ISAV predominantly replicates in endothelial cells of solid organs. (A,B) Active viral transcription was estimated by calculating the ratio between ISAV segment 7 mRNA and RNA. Dots show values in individual fish, bars show median and interquartile ranges. (A) ISAV transcription in heart and kidney was higher than in RBC, plasma, and purified ISAV (13 d.p.i., 2020 trial). Stars indicate the difference between active transcription in RBC compared to heart (** p = 0.0087) and head kidney (** p = 0.0079), Mann–Whitney U. (B) ISAV transcription in full blood from fish harvested 12 and 13 d.p.i. in the 2018 trial (2018) and in erythrocytes harvested 13 d.p.i. in the 2020 trial (2020), detecting no significant difference between trials. (C,D) Micrographs showing immunostaining for ISAV nucleoprotein (NP, magenta) in formalin-fixed paraffin-embedded heart (C) and head kidney (D) from fish harvested 13 d.p.i. in the 2020 trial. Arrows point to ISAV NP-positive endothelial cells. Scalebars are 100 µm. (E–G) RBC from healthy fish were infected ex vivo with ISAV and harvested 1, 24, 48, and 72 h post infection (h.p.i.). qPCR was used to measure (E) ISAV segment 8, (F) IFNa, and (G) Mx transcripts.
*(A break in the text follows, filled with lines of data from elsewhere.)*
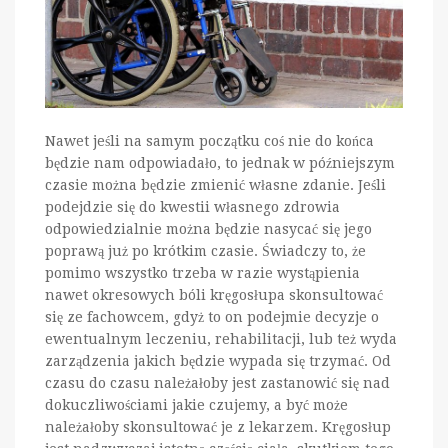
Nawet jeśli na samym początku coś nie do końca
będzie nam odpowiadało, to jednak w późniejszym
czasie można będzie zmienić własne zdanie. Jeśli
podejdzie się do kwestii własnego zdrowia
odpowiedzialnie można będzie nasycać się jego
poprawą już po krótkim czasie. Świadczy to, że
pomimo wszystko trzeba w razie wystąpienia
nawet okresowych bóli kręgosłupa skonsultować
się ze fachowcem, gdyż to on podejmie decyzje o
ewentualnym leczeniu, rehabilitacji, lub też wyda
zarządzenia jakich będzie wypada się trzymać. Od
czasu do czasu należałoby jest zastanowić się nad
dokuczliwościami jakie czujemy, a być może
należałoby skonsultować je z lekarzem. Kręgosłup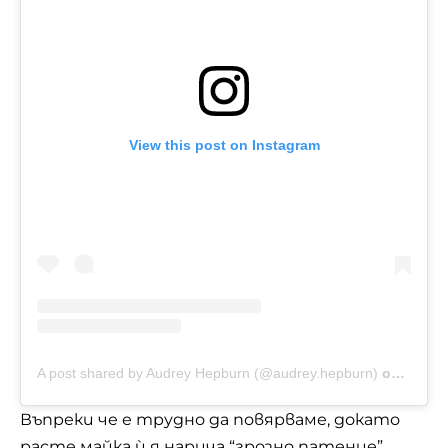
View this post on Instagram
A post shared by Audrey Hepburn (@audrey.hepburn)
on
Nov 27
Въпреки че е трудно да повярваме, докато
расте майка ѝ я нарича “грозно патенце”.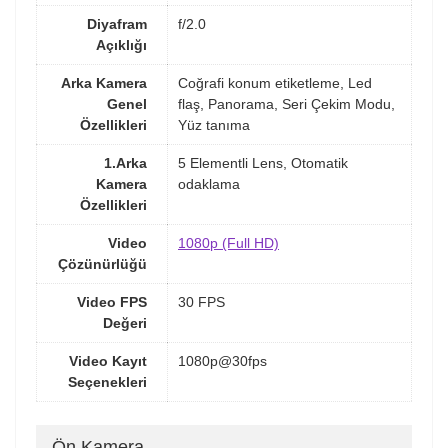
Diyafram
f/2.0
Açıklığı
Arka Kamera
Coğrafi konum etiketleme, Led
Genel
flaş, Panorama, Seri Çekim Modu,
Özellikleri
Yüz tanıma
1.Arka
5 Elementli Lens, Otomatik
Kamera
odaklama
Özellikleri
Video
1080p (Full HD)
Çözünürlüğü
Video FPS
30 FPS
Değeri
Video Kayıt
1080p@30fps
Seçenekleri
Ön Kamera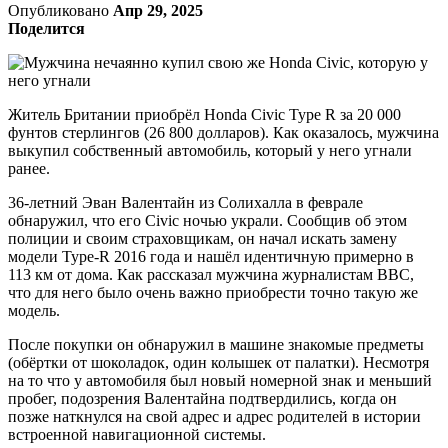
Опубликовано
Апр 29, 2025
Поделится
Житель Британии приобрёл Honda Civic Type R за 20 000
фунтов стерлингов (26 800 долларов). Как оказалось, мужчина
выкупил собственный автомобиль, который у него угнали
ранее.
36-летний Эван Валентайн из Солихалла в феврале
обнаружил, что его Civic ночью украли. Сообщив об этом
полиции и своим страховщикам, он начал искать замену
модели Type-R 2016 года и нашёл идентичную примерно в
113 км от дома. Как рассказал мужчина журналистам ВВС,
что для него было очень важно приобрести точно такую же
модель.
После покупки он обнаружил в машине знакомые предметы
(обёртки от шоколадок, один колышек от палатки). Несмотря
на то что у автомобиля был новый номерной знак и меньший
пробег, подозрения Валентайна подтвердились, когда он
позже наткнулся на свой адрес и адрес родителей в истории
встроенной навигационной системы.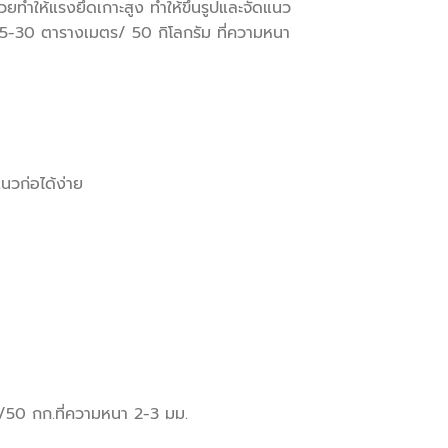
วยทำให้แรงยึดเกาะสูง ทำให้ขึ้นรูปและจัดแนว
25-30 ตารางเมตร/ 50 กิโลกรัม ที่ความหนา
แนวก่อได้ง่าย
./50 กก.ที่ความหนา 2-3 มม.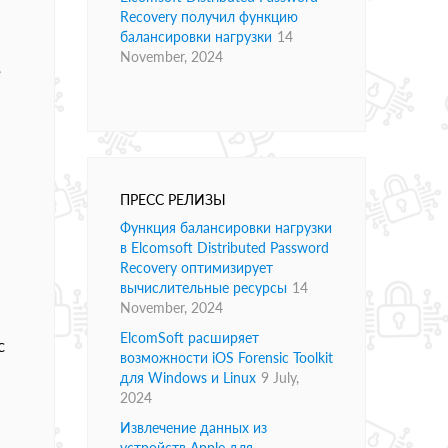
Recovery получил функцию
балансировки нагрузки
14
November, 2024
е
ПРЕСС РЕЛИЗЫ
Функция балансировки нагрузки
в Elcomsoft Distributed Password
Recovery оптимизирует
вычислительные ресурсы
14
November, 2024
ElcomSoft расширяет
c
возможности iOS Forensic Toolkit
для Windows и Linux
9 July,
2024
Извлечение данных из
устройств Apple для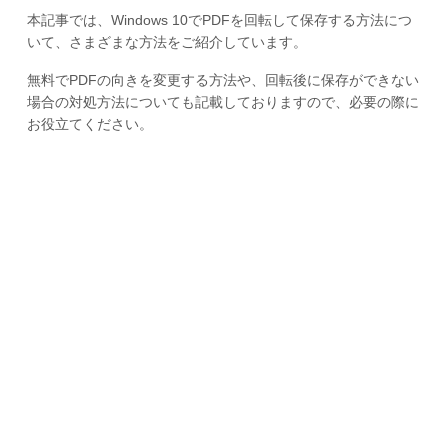
本記事では、Windows 10でPDFを回転して保存する方法につ
いて、さまざまな方法をご紹介しています。
無料でPDFの向きを変更する方法や、回転後に保存ができない
場合の対処方法についても記載しておりますので、必要の際に
お役立てください。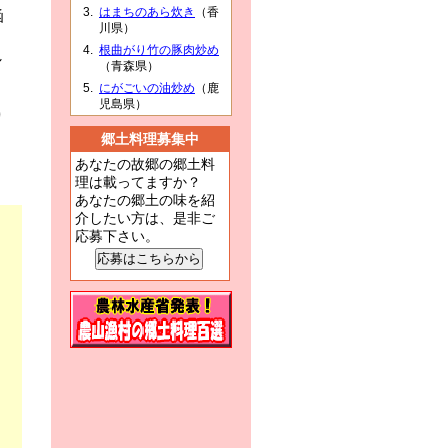
はまちのあら炊き
（香
函
川県）
根曲がり竹の豚肉炒め
し
（青森県）
にがごいの油炒め
（鹿
く
児島県）
り
郷土料理募集中
あなたの故郷の郷土料
理は載ってますか？
あなたの郷土の味を紹
介したい方は、是非ご
応募下さい。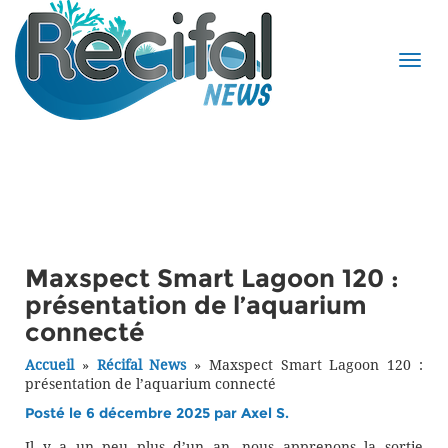
Maxspect Smart Lagoon 120 :
présentation de l’aquarium
connecté
Accueil
»
Récifal News
»
Maxspect Smart Lagoon 120 :
présentation de l’aquarium connecté
Posté le 6 décembre 2025 par
Axel S.
Il y a un peu plus d’un an, nous apprenons la sortie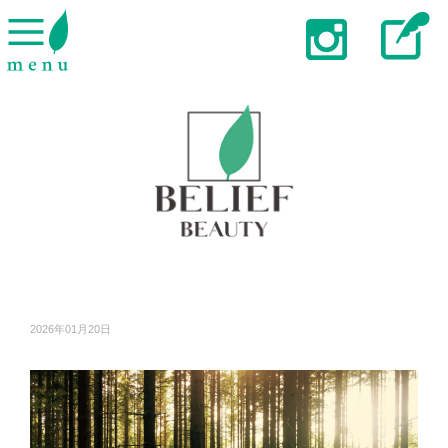
2026年01月20日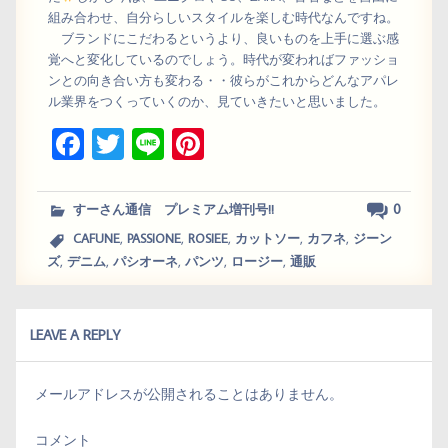
組み合わせ、自分らしいスタイルを楽しむ時代なんですね。
ブランドにこだわるというより、良いものを上手に選ぶ感
覚へと変化しているのでしょう。時代が変わればファッショ
ンとの向き合い方も変わる・・彼らがこれからどんなアパレ
ル業界をつくっていくのか、見ていきたいと思いました。
Fa
T
Li
Pi
ce
wi
ne
nt
bo
tt
er
0
すーさん通信 プレミアム増刊号!!
ok
er
es
,
,
,
,
,
CAFUNE
PASSIONE
ROSIEE
カットソー
カフネ
ジーン
,
,
,
,
,
t
ズ
デニム
パシオーネ
パンツ
ロージー
通販
LEAVE A REPLY
メールアドレスが公開されることはありません。
コメント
ELF-1α was used as reference for calculating fold change in F and G by the ΔΔCT method. The graphs show means +/− standard deviations from RBC from 4 individual fish. A representative time curve of results from infected ASK cells is included as reference.

Figure 7

Erythrocytes sequester infective ISAV particles and inhibit serial infection of cultured cells. (A) Density gradient-purified erythrocytes (RBC) and plasma samples were harvested from ISAV-infected fish (13 d.p.i. in the 2020 trial) and inoculated on ASK cells. Data points represent samples from individual fish. ** p = 0.079, Mann–Whitney U. (B) Serially diluted RBC from healthy fish were added to infected ASK cells 24 h p.i. and incubated another 24 h before supernatants were transferred to new ASK cells. Infection of ASK cells 72 h.p.i. was measured by immunostaining for ISAV NP and automated quantification of the number of infected cells (Spectramax i3x plate reader, minimax 300 Imaging Cytometer module, Molecular devices, CA, USA). The infectivity graphs show medians (dots) and 95% confidence intervals (bars), representative of two independent experiments. *** p < 0.001, ** p < 0.01, one sample t test. (C) Serially diluted RBC from healthy fish were incubated with ISAV. The total levels of ISAV RNA associated with the diminishing RBC pellets were measured by qPCR (red, left y-axis). ISAV RNA relative to the RBC content in the pellet was calculated by the ∆∆CT method, using ELF1α as reference gene and the highest dilution of RBC with ELF1α CT < 35 (considered the reliable limit of detection) as reference sample (black, right y-axis, open circle indicates ELF1α CT > 35). Data show the means of technical duplicates representative of two independent experiments.